Первые христиане поставили перед собой грандиозную задачу — обратить в христианство весь мир. Важность этой задачи определялась тем, что завещал ее сам Учитель: «идите, научите все народы» (Мф. 28, 19); «идите по всему миру и проповедуйте Евангелие всей твари.» (Мк. 16, 15). Мир же для христиан первых веков после Рождества Христова в основном ограничивался Римской империей (и сопредельными странами). Поэтому прежде всего необходимо было обратить в свою веру население империи. Задача была трудна чрезвычайно, и трудность эта во многом была связана с некоторыми существенными особенностями греко–римской культуры. Эта культура осознавала себя как культура универсальная и самодостаточная, и ее основополагающие принципы были весьма далеки от истин, проповедовавшихся христианской Церковью. Кроме того, огромный авторитет имела культурно–интеллектуальная элита античного общества, и, если бы эта элита оказалась абсолютно не восприимчивой к христианскому благовестию, христианству суждено было бы остаться религией маргинальных слоев Римского государства. Первоначально именно упомянутая элита была наиболее враждебно настроена к христианству, более того — не понимала, не могла и не желала понять, что, собственно говоря, проповедуют адепты новой и чужой веры. Вспомним непонимание, которое встретил апостол Павел у греческих философов (эпикурейцев и стоиков) в Афинах: «И одни говорили: что хочет сказать этот суеcлов?, а другие: кажется, он проповедует о чужих божествах… Услышав о воскресении мертвых, одни насмехались, а другие говорили: об этом послушаем тебя в другое время» (Деян. 17; 18, 32).

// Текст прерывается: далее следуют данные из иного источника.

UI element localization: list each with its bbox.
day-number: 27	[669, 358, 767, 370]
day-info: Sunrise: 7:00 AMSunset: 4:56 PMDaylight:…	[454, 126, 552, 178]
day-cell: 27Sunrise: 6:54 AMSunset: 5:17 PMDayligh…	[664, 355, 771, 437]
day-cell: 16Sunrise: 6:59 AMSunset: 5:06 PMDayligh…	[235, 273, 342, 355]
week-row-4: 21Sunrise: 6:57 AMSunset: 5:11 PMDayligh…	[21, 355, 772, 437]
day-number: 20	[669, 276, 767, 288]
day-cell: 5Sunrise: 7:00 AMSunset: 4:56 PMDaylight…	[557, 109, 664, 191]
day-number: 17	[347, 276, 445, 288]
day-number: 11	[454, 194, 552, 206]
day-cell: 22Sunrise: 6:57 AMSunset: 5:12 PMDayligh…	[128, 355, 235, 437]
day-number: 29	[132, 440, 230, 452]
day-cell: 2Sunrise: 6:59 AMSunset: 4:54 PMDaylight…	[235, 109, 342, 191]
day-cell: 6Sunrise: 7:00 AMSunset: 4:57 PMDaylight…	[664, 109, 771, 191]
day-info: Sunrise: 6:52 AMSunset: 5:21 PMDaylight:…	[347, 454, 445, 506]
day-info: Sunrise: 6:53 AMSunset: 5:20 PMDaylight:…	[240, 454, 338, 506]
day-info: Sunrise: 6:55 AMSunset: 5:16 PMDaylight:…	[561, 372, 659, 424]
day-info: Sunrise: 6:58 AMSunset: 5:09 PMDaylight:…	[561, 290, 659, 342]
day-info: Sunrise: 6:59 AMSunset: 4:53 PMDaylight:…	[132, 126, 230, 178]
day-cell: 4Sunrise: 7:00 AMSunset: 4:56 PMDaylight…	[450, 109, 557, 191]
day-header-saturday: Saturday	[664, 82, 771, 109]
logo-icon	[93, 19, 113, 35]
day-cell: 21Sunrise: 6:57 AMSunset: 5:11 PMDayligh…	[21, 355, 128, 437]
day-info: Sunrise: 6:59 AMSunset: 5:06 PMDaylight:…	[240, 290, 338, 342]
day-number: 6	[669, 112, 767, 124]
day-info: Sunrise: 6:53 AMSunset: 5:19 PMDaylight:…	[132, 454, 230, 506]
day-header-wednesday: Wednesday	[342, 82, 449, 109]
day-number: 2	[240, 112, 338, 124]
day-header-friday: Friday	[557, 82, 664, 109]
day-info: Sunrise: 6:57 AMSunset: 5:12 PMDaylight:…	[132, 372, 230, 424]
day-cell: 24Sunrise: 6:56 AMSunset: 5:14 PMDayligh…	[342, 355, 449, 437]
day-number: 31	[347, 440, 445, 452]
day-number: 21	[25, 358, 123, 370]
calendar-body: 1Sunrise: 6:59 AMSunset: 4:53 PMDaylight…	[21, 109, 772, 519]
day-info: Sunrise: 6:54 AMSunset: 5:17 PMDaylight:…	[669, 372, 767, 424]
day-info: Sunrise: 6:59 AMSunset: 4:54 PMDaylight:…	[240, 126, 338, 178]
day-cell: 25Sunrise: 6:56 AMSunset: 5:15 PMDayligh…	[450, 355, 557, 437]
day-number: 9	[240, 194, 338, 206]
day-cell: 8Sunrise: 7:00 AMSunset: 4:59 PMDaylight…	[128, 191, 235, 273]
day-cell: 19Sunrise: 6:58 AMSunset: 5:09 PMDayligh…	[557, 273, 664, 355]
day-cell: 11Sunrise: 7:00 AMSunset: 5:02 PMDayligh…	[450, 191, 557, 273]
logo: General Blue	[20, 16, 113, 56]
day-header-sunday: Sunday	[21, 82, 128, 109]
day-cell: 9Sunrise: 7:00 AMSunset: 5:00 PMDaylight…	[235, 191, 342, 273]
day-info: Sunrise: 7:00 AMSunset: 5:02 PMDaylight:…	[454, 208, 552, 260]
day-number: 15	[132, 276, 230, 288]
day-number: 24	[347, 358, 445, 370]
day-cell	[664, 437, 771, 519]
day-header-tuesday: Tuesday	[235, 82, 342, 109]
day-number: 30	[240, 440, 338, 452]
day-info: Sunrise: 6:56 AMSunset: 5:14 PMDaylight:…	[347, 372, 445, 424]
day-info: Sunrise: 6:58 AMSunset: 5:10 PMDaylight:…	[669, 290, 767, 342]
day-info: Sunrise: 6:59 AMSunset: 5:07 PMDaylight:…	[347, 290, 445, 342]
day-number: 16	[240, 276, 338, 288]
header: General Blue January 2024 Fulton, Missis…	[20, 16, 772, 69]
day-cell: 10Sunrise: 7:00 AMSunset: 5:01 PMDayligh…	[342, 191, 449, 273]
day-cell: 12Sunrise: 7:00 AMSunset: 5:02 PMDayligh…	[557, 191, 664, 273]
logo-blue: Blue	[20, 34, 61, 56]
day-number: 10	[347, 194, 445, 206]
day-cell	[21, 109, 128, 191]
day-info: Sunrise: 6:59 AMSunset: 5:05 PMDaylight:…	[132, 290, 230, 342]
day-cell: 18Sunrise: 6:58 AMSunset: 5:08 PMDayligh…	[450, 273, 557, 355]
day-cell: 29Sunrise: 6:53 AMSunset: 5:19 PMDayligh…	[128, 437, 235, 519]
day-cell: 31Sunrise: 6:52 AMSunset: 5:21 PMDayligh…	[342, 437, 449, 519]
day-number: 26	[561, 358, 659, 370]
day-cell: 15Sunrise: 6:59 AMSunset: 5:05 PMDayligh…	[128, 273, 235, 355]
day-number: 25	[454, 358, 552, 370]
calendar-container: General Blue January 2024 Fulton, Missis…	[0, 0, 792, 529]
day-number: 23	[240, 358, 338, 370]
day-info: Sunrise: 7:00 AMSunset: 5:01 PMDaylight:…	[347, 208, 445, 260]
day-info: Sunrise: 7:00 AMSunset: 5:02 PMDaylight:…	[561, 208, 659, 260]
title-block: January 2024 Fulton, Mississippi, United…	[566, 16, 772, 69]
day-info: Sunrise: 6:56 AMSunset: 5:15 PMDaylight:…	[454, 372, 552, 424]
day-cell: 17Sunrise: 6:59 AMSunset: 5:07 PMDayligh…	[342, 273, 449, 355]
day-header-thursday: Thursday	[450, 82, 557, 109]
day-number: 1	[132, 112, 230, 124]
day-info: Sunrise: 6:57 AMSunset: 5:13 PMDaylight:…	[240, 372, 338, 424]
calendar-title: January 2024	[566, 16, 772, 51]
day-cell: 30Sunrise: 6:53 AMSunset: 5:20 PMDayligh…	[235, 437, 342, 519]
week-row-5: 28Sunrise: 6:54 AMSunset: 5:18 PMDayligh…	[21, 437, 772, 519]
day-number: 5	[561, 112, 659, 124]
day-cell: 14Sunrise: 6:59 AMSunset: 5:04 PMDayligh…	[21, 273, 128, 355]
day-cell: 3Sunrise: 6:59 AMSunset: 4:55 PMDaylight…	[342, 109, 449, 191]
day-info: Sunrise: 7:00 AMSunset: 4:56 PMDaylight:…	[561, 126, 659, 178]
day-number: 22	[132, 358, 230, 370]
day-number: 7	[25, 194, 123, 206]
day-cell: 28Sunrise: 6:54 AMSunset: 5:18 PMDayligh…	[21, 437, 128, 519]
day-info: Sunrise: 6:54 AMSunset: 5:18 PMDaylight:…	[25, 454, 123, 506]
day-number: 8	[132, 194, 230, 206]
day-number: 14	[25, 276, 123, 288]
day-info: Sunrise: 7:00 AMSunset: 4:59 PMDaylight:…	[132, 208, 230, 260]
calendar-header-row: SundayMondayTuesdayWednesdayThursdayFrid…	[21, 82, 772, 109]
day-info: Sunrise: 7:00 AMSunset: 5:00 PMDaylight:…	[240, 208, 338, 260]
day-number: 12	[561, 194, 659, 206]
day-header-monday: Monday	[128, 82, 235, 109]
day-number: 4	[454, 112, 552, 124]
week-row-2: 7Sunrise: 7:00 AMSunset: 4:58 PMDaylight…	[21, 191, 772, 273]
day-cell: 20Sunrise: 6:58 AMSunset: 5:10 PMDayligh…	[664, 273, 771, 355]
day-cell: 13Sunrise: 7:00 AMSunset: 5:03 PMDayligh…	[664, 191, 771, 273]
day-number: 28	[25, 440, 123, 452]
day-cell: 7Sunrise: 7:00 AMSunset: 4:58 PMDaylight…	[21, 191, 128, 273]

Христианское учение казалось не только чем–то чуждым и враждебным, но и неинтересным, не стоящим внимания. В позднюю эпоху (не ранее IV–V вв.) был составлен псевдоэпиграф — переписка апостола Павла с Сенекой. Ну, в самом деле, казалось столь естественным, что апостол языков и величайший римский моралист, чья этика была близка христианской («Сенека — часто наш», писал о нем Тертуллиан), должны были обратить внимание друг на друга. Но реальный Сенека не мог заинтересоваться Павлом: его интеллектуальный и духовный универсум не соприкасался с миром апостола. Нам, наследникам двухтысячелетней христианской традиции, трудно вообразить, что Евангелие могло представляться — нет, не просто враждебным и отталкивающим (это–то мы, люди конца безбожного XX столетия, понять способны), но восприниматься как плохо написанный текст, на который не стоит тратить времени. То ли дело божественный Платон или Цицерон! Но если уж Иероним и Августин в IV веке должны были преодолевать культурно–стилистический барьер, чтобы принять Писание (об этом они свидетельствуют сами), что уж говорить о греческих и римских интеллектуалах I—III веков.
Был лишь один способ христианизировать культурную элиту империи — обратиться к ней на единственном доступном для нее языке — языке эллинского любомудрия. Великие богословы III–VIII вв. (от Климента Александрийского до Иоанна Дамаскина) сумели раскрыть догматы христианства, используя понятийный аппарат греческой (главным образом, платоновской, аристотелевской или неоплатонической) философии. Не будет преувеличением утверждать, что это явилось одной из важнейших причин победы христианства. Разумеется, на этом многотрудном пути были и издержки: сложно было не поддаться интеллектуальной мощи Платона, Аристотеля или Плотина и избежать искушения изложить все содержание нового вероучения в их категориях; тогда забывалось, что «вера наша — по слову апостола — для эллинов — безумие». Но в целом метод творческого использования наследия греческих философов оказался плодотворным, дав высокие образцы христианского умозрения в творениях Афанасия Александрийского, великих Каппадокийцев, Августина, Максима Исповедника и других греческих и латинских отцов Церкви.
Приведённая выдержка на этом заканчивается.